INSTRUCTIONS TO FOLLOW ▸
From the records below, pull each line that has "birthday".

[Extracted records]
******************************
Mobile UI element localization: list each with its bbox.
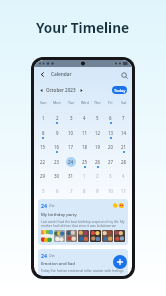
button[interactable]: Previous month bbox=[38, 87, 44, 93]
button[interactable]: 19 bbox=[91, 141, 104, 155]
staticText: 7 bbox=[122, 115, 125, 121]
staticText: 16 bbox=[54, 144, 60, 150]
staticText: 17 bbox=[68, 144, 74, 150]
button[interactable]: 8 bbox=[78, 185, 91, 199]
staticText: 9 bbox=[56, 130, 59, 136]
button[interactable]: Add entry bbox=[113, 255, 127, 269]
staticText: 25 bbox=[82, 159, 88, 165]
staticText: 24 bbox=[68, 159, 74, 165]
staticText: 11 bbox=[82, 130, 88, 136]
staticText: 5 bbox=[42, 188, 45, 194]
button[interactable]: 2 bbox=[91, 170, 104, 184]
button[interactable]: 24 bbox=[38, 249, 128, 276]
staticText: 22 bbox=[40, 159, 46, 165]
button[interactable]: 24 bbox=[64, 156, 78, 170]
button[interactable]: 12 bbox=[91, 127, 104, 141]
staticText: 4 bbox=[122, 173, 125, 179]
button[interactable]: 7 bbox=[117, 112, 130, 126]
staticText: 3 bbox=[109, 173, 112, 179]
button[interactable]: Search bbox=[119, 70, 129, 80]
staticText: 2 bbox=[56, 115, 59, 121]
staticText: 27 bbox=[108, 159, 114, 165]
staticText: Calendar bbox=[51, 71, 72, 78]
button[interactable]: 17 bbox=[64, 141, 78, 155]
staticText: Mon bbox=[53, 100, 61, 105]
staticText: Your Timeline bbox=[36, 18, 130, 37]
staticText: My birthday party bbox=[41, 212, 77, 218]
button[interactable]: Next month bbox=[78, 87, 84, 93]
staticText: Tue bbox=[68, 100, 75, 105]
staticText: 1 bbox=[42, 115, 45, 121]
staticText: 8 bbox=[42, 130, 45, 136]
staticText: 24 bbox=[41, 252, 47, 259]
button[interactable]: 10 bbox=[64, 127, 78, 141]
staticText: 10 bbox=[68, 130, 74, 136]
staticText: October 2023 bbox=[46, 87, 76, 93]
staticText: 1 bbox=[83, 173, 86, 179]
button[interactable]: Today bbox=[112, 86, 127, 94]
staticText: 3 bbox=[70, 115, 73, 121]
staticText: 20 bbox=[108, 144, 114, 150]
staticText: Last week I had the best birthday surpri… bbox=[41, 220, 125, 228]
button[interactable]: 15 bbox=[36, 141, 50, 155]
staticText: 28 bbox=[121, 159, 127, 165]
button[interactable]: 11 bbox=[78, 127, 91, 141]
staticText: 11 bbox=[121, 188, 127, 194]
staticText: 6 bbox=[56, 188, 59, 194]
staticText: 9 bbox=[96, 188, 99, 194]
button[interactable]: 11 bbox=[117, 185, 130, 199]
staticText: 23 bbox=[54, 159, 60, 165]
button[interactable]: 25 bbox=[78, 156, 91, 170]
button[interactable]: 21 bbox=[117, 141, 130, 155]
button[interactable]: 9 bbox=[50, 127, 64, 141]
staticText: 29 bbox=[40, 173, 46, 179]
staticText: 5 bbox=[96, 115, 99, 121]
button[interactable]: 3 bbox=[64, 112, 78, 126]
button[interactable]: 27 bbox=[104, 156, 117, 170]
button[interactable]: 4 bbox=[78, 112, 91, 126]
button[interactable]: 1 bbox=[78, 170, 91, 184]
button[interactable]: 26 bbox=[91, 156, 104, 170]
button[interactable]: 4 bbox=[117, 170, 130, 184]
button[interactable]: 5 bbox=[91, 112, 104, 126]
staticText: Sun bbox=[40, 100, 47, 105]
button[interactable]: 10 bbox=[104, 185, 117, 199]
button[interactable]: 13 bbox=[104, 127, 117, 141]
staticText: 2 bbox=[96, 173, 99, 179]
staticText: Fri bbox=[108, 100, 113, 105]
button[interactable]: 6 bbox=[104, 112, 117, 126]
button[interactable]: 9 bbox=[91, 185, 104, 199]
staticText: Oct bbox=[49, 253, 55, 258]
button[interactable]: Back bbox=[38, 70, 47, 79]
staticText: 31 bbox=[68, 173, 74, 179]
button[interactable]: 6 bbox=[50, 185, 64, 199]
button[interactable]: 23 bbox=[50, 156, 64, 170]
button[interactable]: 22 bbox=[36, 156, 50, 170]
button[interactable]: 29 bbox=[36, 170, 50, 184]
button[interactable]: 8 bbox=[36, 127, 50, 141]
button[interactable]: 24 bbox=[38, 199, 128, 245]
button[interactable]: 5 bbox=[36, 185, 50, 199]
button[interactable]: 3 bbox=[104, 170, 117, 184]
button[interactable]: 1 bbox=[36, 112, 50, 126]
button[interactable]: 18 bbox=[78, 141, 91, 155]
staticText: 26 bbox=[95, 159, 101, 165]
staticText: 6 bbox=[109, 115, 112, 121]
button[interactable]: 20 bbox=[104, 141, 117, 155]
button[interactable]: 7 bbox=[64, 185, 78, 199]
staticText: 19 bbox=[95, 144, 101, 150]
button[interactable]: 30 bbox=[50, 170, 64, 184]
button[interactable]: 2 bbox=[50, 112, 64, 126]
staticText: 7 bbox=[70, 188, 73, 194]
button[interactable]: 14 bbox=[117, 127, 130, 141]
staticText: 4 bbox=[83, 115, 86, 121]
staticText: Oct bbox=[49, 203, 55, 208]
staticText: Wed bbox=[81, 100, 89, 105]
button[interactable]: 28 bbox=[117, 156, 130, 170]
staticText: 30 bbox=[54, 173, 60, 179]
button[interactable]: 31 bbox=[64, 170, 78, 184]
button[interactable]: 16 bbox=[50, 141, 64, 155]
staticText: 18 bbox=[82, 144, 88, 150]
staticText: Thu bbox=[94, 100, 101, 105]
staticText: 8 bbox=[83, 188, 86, 194]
******************************
REPLY TO THE EXERCISE ▸
staticText: My birthday party bbox=[41, 212, 77, 218]
staticText: Last week I had the best birthday surpri… bbox=[41, 220, 125, 228]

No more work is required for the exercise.